Collecting data

Now that you’ve installed Augur’s application server, it’s time to configure your data collection workers. If you just want to run Augur using the one repository in the default database, and default worker settings, all you need to do is start the redis server in one terminal, the celery worker in another terminal, and the augur application in the other terminal. (Don’t forget that the AUGUR_DB needs to be set in the 2nd and 3rd terminal windows, or set permanently)

 # Terminal Window 1

# Starts the redis server
 redis-server
 # Terminal Window 2

# Start celery worker so it can accept tasks
celery -A augur.tasks.init.celery_app.celery_app worker --loglevel=info
 # Terminal Window 3

# To Start Augur:
(nohup augur backend start)

# To Stop Augur:
augur backend stop
augur backend kill

Now, here’s a ton of brain-splitting detail about workers, and their configuration. There are 2 pieces to data collection with Augur: the housekeeper, and the data collection workers. The housekeeper creates long-running “jobs” that specify what kind of data to collect for what set of repositories. The data collection workers can then accept these jobs, after which they will use the information provided in the job to find the repositories in question and collect the requested data.
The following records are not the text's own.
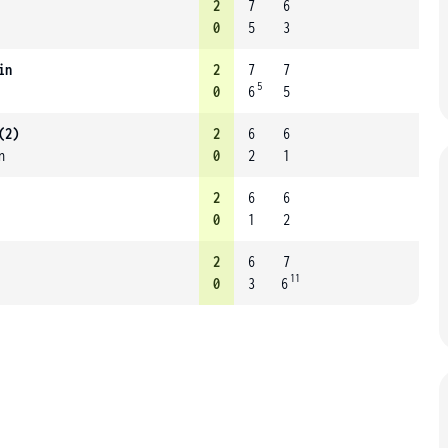
2
7
6
0
5
3
in
2
7
7
5
0
6
5
(2)
2
6
6
n
0
2
1
2
6
6
0
1
2
2
6
7
11
0
3
6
Since the default housekeeper setup will work for most use cases, we’ll first cover how to configure the workers and then briefly touch on the housekeeper configuration options, after which we’ll cover how to add repos and repo groups to the database.

Configuring the Workers

There are a few workers that ship ready to collect out of the box:

  • facade_worker (collects raw commit and contributor data by parsing Git logs)

  • github_worker (collects issue data from the GitHub API)

  • contributor_worker (collects contributor data from the GitHub API)

  • pull_request_worker (collects pull request data from the GitHub API)

  • repo_info_worker (collects repository statistics from the GitHub API)

  • release_worker (collects release data from the GitHub API)

  • linux_badge_worker (collects CII badging data from the CII API)

  • insight_worker (queries Augur’s metrics API to find interesting anomalies in the collected data)

All worker configuration options are found in the Workers block of the augur.config.json file (which was generated for you at the end of the previous section). This file is located at $HOME/.augur/augur.config.json. Each worker has its subsection with the same title as the worker’s name. We recommend leaving the defaults and only changing them when explicitly necessary, as the default parameters will work for most use cases. Read on for more on how to make sure your workers are properly configured.

Standard configuration options

Each worker has 3 configuration options that are standard across all workers. The worker-specific options are detailed in the sections following this one.

The standard options are:

  • switch, a boolean flag indicating if the worker should automatically be started with Augur. Defaults to 0 (false).

  • workers, the number of instances of this worker that Augur should spawn if switch is set to 1. Defaults to 1 for all workers except the value_worker and insight_worker.

  • port, which is the base TCP port the worker will use the communicate with Augur’s broker. The default is different for each worker, but the lowest is 50100 and each worker increments the default starting port by 100. If the workers parameter is > 1, then workers will bind to port + i for the i’th worker spawned

Keeping workers at 1 should be fine for small collection sets, but if you have a lot of repositories to collect data for, you can raise it. We also suggest double-checking that the default worker ports are free on your machine.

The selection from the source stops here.